# What is required:
Your response must be an exact transcription of the lines from the one containing "Look at this" through the final line of the data.

# Stored entries:
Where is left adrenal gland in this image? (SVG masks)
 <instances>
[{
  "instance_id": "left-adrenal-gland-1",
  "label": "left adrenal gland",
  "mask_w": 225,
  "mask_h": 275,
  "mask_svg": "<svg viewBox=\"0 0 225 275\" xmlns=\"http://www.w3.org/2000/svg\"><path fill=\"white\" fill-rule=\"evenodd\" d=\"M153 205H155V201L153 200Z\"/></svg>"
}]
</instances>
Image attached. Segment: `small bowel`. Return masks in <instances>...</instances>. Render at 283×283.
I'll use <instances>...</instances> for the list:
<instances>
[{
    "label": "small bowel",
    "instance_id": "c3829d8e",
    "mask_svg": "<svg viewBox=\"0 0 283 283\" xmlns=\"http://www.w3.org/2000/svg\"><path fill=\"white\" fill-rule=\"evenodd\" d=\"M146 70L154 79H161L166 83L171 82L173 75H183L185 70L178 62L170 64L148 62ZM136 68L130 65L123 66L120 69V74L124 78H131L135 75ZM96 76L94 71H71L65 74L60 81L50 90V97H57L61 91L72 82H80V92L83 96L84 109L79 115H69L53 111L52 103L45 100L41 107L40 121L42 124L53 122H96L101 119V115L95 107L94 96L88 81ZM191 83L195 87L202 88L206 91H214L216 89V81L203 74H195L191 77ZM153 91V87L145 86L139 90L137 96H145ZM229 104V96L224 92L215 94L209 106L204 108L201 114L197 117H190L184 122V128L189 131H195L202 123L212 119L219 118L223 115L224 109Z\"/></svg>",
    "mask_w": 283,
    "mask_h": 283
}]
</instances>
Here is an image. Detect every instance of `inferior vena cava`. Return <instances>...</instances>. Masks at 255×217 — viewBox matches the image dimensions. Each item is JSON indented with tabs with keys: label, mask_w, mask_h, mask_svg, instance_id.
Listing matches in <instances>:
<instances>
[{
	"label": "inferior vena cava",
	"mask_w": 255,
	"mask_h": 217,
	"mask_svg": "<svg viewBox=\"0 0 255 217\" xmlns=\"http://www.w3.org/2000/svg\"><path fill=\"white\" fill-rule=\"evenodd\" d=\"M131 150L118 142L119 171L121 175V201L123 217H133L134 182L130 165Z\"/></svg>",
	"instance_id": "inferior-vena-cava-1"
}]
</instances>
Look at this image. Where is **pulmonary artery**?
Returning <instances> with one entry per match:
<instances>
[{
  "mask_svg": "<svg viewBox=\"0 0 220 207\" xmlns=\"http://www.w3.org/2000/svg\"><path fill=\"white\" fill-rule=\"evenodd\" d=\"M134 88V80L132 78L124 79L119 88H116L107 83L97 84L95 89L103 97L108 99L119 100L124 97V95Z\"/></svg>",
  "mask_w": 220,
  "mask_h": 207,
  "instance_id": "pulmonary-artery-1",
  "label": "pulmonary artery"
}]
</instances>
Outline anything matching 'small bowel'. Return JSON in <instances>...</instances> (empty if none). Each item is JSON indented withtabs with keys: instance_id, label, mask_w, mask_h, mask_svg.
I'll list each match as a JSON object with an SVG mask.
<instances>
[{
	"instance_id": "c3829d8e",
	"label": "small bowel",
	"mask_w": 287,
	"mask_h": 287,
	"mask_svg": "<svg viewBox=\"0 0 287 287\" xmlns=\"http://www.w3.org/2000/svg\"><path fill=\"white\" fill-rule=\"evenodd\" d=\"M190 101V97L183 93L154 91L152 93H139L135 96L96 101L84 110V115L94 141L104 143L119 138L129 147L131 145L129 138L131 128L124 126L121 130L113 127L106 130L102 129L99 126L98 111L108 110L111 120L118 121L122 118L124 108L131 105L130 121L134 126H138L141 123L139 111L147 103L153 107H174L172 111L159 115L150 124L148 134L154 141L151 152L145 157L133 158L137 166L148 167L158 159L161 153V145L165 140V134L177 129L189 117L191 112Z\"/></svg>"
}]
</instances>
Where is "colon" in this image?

# Response for this exercise:
Look at this image. Where is **pulmonary artery**?
Returning <instances> with one entry per match:
<instances>
[{
  "mask_svg": "<svg viewBox=\"0 0 220 207\" xmlns=\"http://www.w3.org/2000/svg\"><path fill=\"white\" fill-rule=\"evenodd\" d=\"M134 88V80L132 78L124 79L119 88H116L107 83L97 84L95 89L103 97L108 99L119 100L124 97V95Z\"/></svg>",
  "mask_w": 220,
  "mask_h": 207,
  "instance_id": "pulmonary-artery-1",
  "label": "pulmonary artery"
}]
</instances>
Outline anything matching 'small bowel'. Return JSON in <instances>...</instances> (empty if none). Each item is JSON indented withtabs with keys: instance_id, label, mask_w, mask_h, mask_svg.
I'll list each match as a JSON object with an SVG mask.
<instances>
[{
	"instance_id": "c3829d8e",
	"label": "small bowel",
	"mask_w": 287,
	"mask_h": 287,
	"mask_svg": "<svg viewBox=\"0 0 287 287\" xmlns=\"http://www.w3.org/2000/svg\"><path fill=\"white\" fill-rule=\"evenodd\" d=\"M190 101V97L183 93L154 91L152 93H139L135 96L96 101L84 110V115L94 141L104 143L119 138L129 147L131 145L129 138L131 128L124 126L121 130L113 127L106 130L102 129L99 126L98 111L108 110L111 120L118 121L122 118L124 108L131 105L130 121L134 126H138L141 123L139 111L147 103L153 107H174L172 111L159 115L150 124L148 134L154 141L151 152L145 157L133 158L137 166L148 167L158 159L161 153V145L165 140V134L177 129L189 117L191 112Z\"/></svg>"
}]
</instances>
Where is "colon" in this image?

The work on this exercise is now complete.